- Saved entries
Segment Open
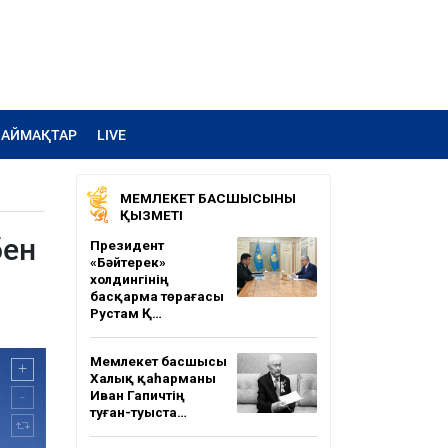
АЙМАҚТАР
LIVE
МЕМЛЕКЕТ БАСШЫСЫНЫҢ
ҚЫЗМЕТІ
бен
Президент
«Бәйтерек»
холдингінің
басқарма төрағасы
Рустам Қ…
Мемлекет басшысы
Халық қаһарманы
Иван Гапичтің
туған-туыста…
Segment Closed
- TO DO
What is needed is every record above, returned exactly, with the pictures omitted.

- SOLUTION TO THIS TASK
АЙМАҚТАР
LIVE
МЕМЛЕКЕТ БАСШЫСЫНЫҢ
ҚЫЗМЕТІ
бен
Президент
«Бәйтерек»
холдингінің
басқарма төрағасы
Рустам Қ…
Мемлекет басшысы
Халық қаһарманы
Иван Гапичтің
туған-туыста…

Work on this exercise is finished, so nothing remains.